AT&T も、同社に対する同様の反発が起きるまで、3G 経由の Apple の FaceTime サービスもブロックしていた。

Verizonも、競合するモバイル決済サービス「Isis」(あのISISではありません)の展開を待っていたため、長年Google Walletをブロックしていました。VerizonとComcastは、ネット中立性規則が可決される前からNetflixとYouTubeの通信量を制限していました。これは当時多くのユーザーがオンラインで報告していたことですが、Verizonは既に現在も同様の措置を講じています。

同じ ISP の中には、顧客のブラウジングのスパイ、ブラウジング ストリームへの広告の挿入、月々の料金や注文していない機器の過剰請求などの罪で有罪となった企業もあります。
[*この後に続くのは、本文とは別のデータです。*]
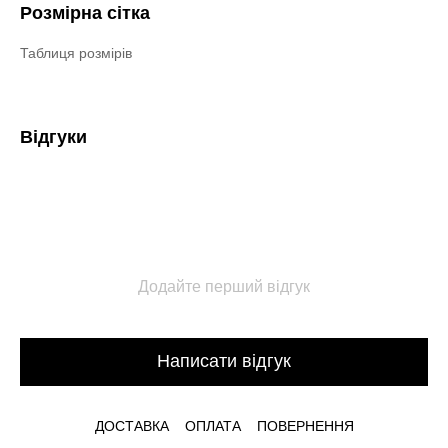
Розмірна сітка
Таблиця розмірів
Відгуки
Додайте перший відгук
Написати відгук
ДОСТАВКА
ОПЛАТА
ПОВЕРНЕННЯ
したがって、ネット中立性規則が廃止されれば、ISP と通信事業者は規律を守るだけでなく、インターネットを消費者にとってよりよいものにするだろうというパイ氏の理論は、それを裏付ける証拠はあまりないようであり、むしろその逆である。

大手インターネットプロバイダーは、競争に打撃を与える機会、あるいは特定の種類のトラフィックを制限することで単にお金を節約する機会があれば、特にそうしないことで罰せられないようにする競争圧力がそれほど強くない場合は、それを受け入れることをすでに証明している。

次は何?

FCC委員長は既に、各州に対し、独自のネット中立性規則を制定しないよう警告しており、ISPはFCCの連邦規則に従えばよいため、独自の規則は無効であると示唆している。しかし、これはおそらく法廷で証明される必要があり、一部の州は独自の規則を制定することになり、ISPがそれに従わない場合は、州がISPを訴えることができる。州がISPに対して権限を有するかどうかは、裁判官の判断に委ねられることになる。
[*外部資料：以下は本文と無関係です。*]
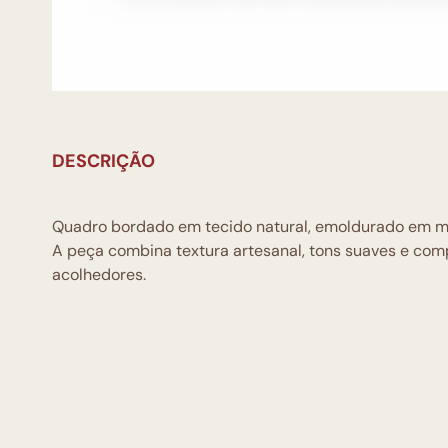
DESCRIÇÃO
Quadro bordado em tecido natural, emoldurado em mad
A peça combina textura artesanal, tons suaves e com
acolhedores.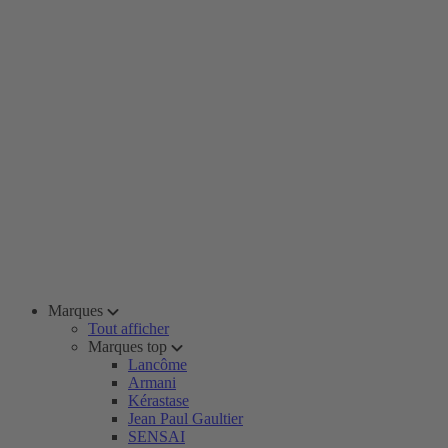
Marques
Tout afficher
Marques top
Lancôme
Armani
Kérastase
Jean Paul Gaultier
SENSAI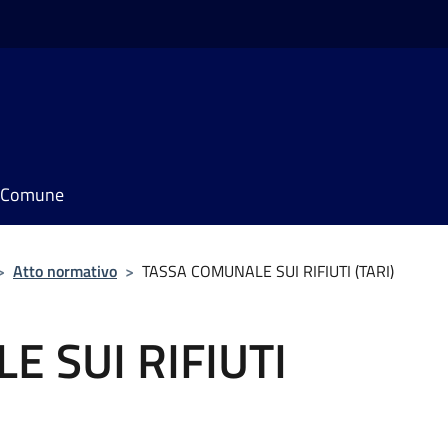
il Comune
>
Atto normativo
>
TASSA COMUNALE SUI RIFIUTI (TARI)
 SUI RIFIUTI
議会も常に選択肢の一つです。FCCのような行政機関に頼ってISPが従うべき規則を4年ごと、あるいはFCCの幹部交代ごとに定めるのではなく、議会がそれらの規則を法律として制定することも可能です。現在の議会の構成はそうすることに賛成していないようですが、来年は新たな選挙が控えているため、ネット中立性に関する規則を法律として制定する機会が生まれるでしょう。
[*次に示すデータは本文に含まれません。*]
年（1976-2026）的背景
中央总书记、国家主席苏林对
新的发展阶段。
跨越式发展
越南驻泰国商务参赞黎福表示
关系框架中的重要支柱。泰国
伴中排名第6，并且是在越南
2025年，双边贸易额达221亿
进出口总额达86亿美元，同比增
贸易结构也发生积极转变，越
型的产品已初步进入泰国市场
一方、ニューヨーク州のエリック・シュナイダーマン司法長官は、パイ氏が200万件の「廃止賛成」のパブリックコメントが偽の身元で投稿されたという事実を完全に無視したことを受け、FCCを廃止に関して提訴することを既に表明している。このため、ニューヨーク州司法長官は、FCCによる規則廃止は虚偽の口実に基づいて行われたと考えている。

ルシアン・アルマスは、Tom's Hardware USの寄稿ライターです。ソフトウェア関連のニュースやプライバシーとセキュリティに関する問題を取り上げています。